I am trying to normalize my virus-metagenomics raw counts based on ROUX et al, 2017:
The authors normalize raw counts by contig size. Afterwards, they transform it to RPKM (edgeR) as correction for different library sizes:
Before calculating any index, the read counts were first normalized by the contig length, since viral genome lengths can be highly variable (∼2 orders of magnitude, Angly et al., 2009).

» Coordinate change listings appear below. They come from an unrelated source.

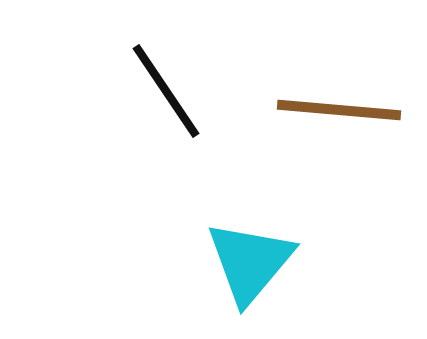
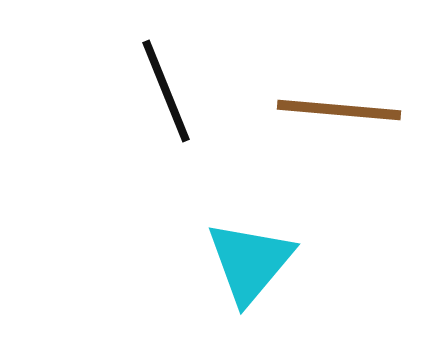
black line: rotated 12 degrees clockwise
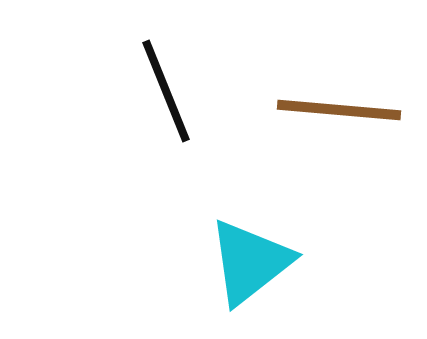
cyan triangle: rotated 12 degrees clockwise
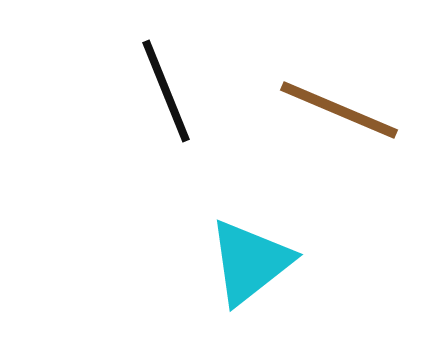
brown line: rotated 18 degrees clockwise
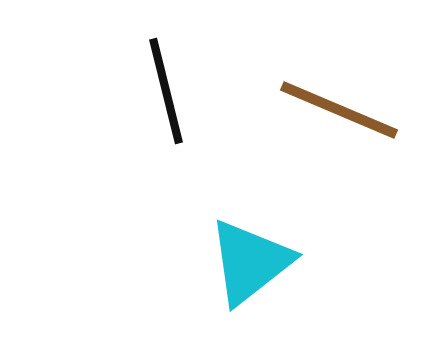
black line: rotated 8 degrees clockwise
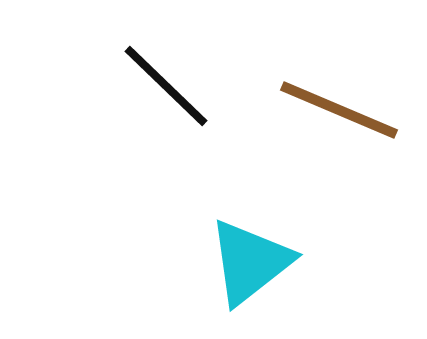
black line: moved 5 px up; rotated 32 degrees counterclockwise
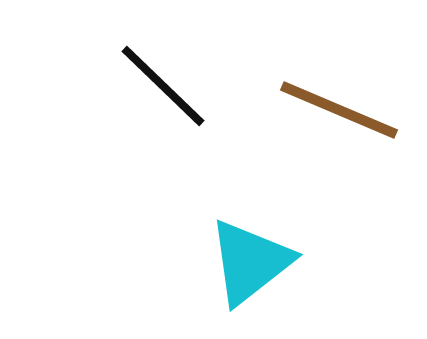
black line: moved 3 px left
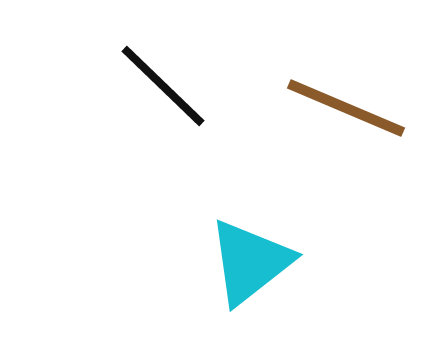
brown line: moved 7 px right, 2 px up
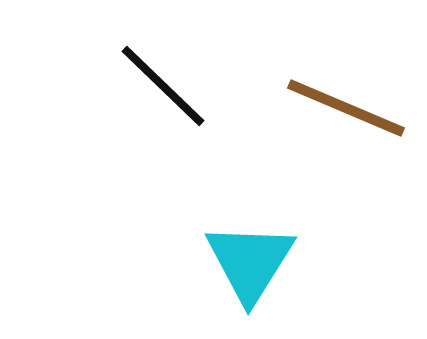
cyan triangle: rotated 20 degrees counterclockwise
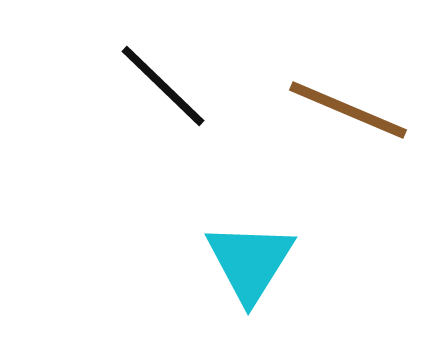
brown line: moved 2 px right, 2 px down
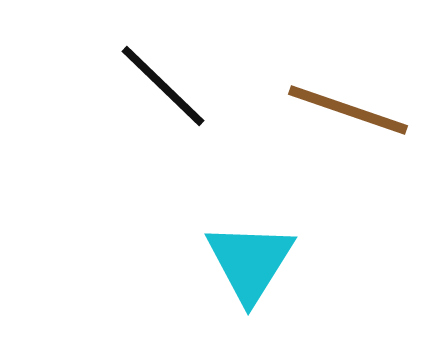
brown line: rotated 4 degrees counterclockwise
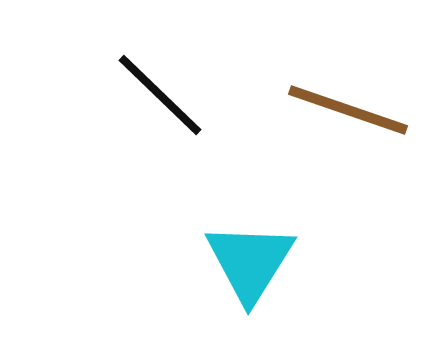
black line: moved 3 px left, 9 px down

Then, to account for potential differences in library sizes, we compared five different methods: (i) a simple normalization in which counts are divided by the library size, “Normalized” (ii) a method specifically designed to account for under-sampling of metagenomes, from the metagenomeSeq R package, “MGSeq” (iii and iv) two methods designed to minimize log-fold changes between samples for most of the populations, from the edgeR R package, “edgeR”, and the DESeq R package, “DESeq”, and (v) a rarefaction approach whereby all libraries get randomly down-sampled without replacement to the size of the smallest library, “Rarefied” (Fig. S2).
Problem: Elsewhere, Rasmussen et al, 2019 follow Roux et al, although they affirm that RPKM normalization is done to account for contig size, not library size (they even cite Roux et al, 2017);
Prior any analysis the raw read counts in the vOTU-tables were normalized by reads per kilobase per million mapped reads (RPKM) [48], since the size of the viral contigs is highly variable [49]
Please, help me... Which one is correct? Am I missing any "between-the-lines" info?
Thanks!
Thanks for your comment,
We have just received a reply from Simon Roux in his github and he himself explained we simply need to do as Rasmussen:
raw counts > RPKM
and perhaps the "normalize by contig size'THEN'
RPKM to correct for library size" is only a misunderstood.I don't know why you mentioned rarefaction, but, yes, indeed rarefaction is a problematic approach.
IMHO, there is still a lot of concepts that should be concerned in virus metagenomics. Good thing that nowadays there are channels like biostars and github where we can discuss and help everyone on reproducibility for analysis.
Cheers
Ah well, he wrote what I meant - just so much more explicit... Thanks for the feedback here!
And agreed, rarefaction was rather unrelated to your question - I admit I simply got hooked up by the keyword in your citation.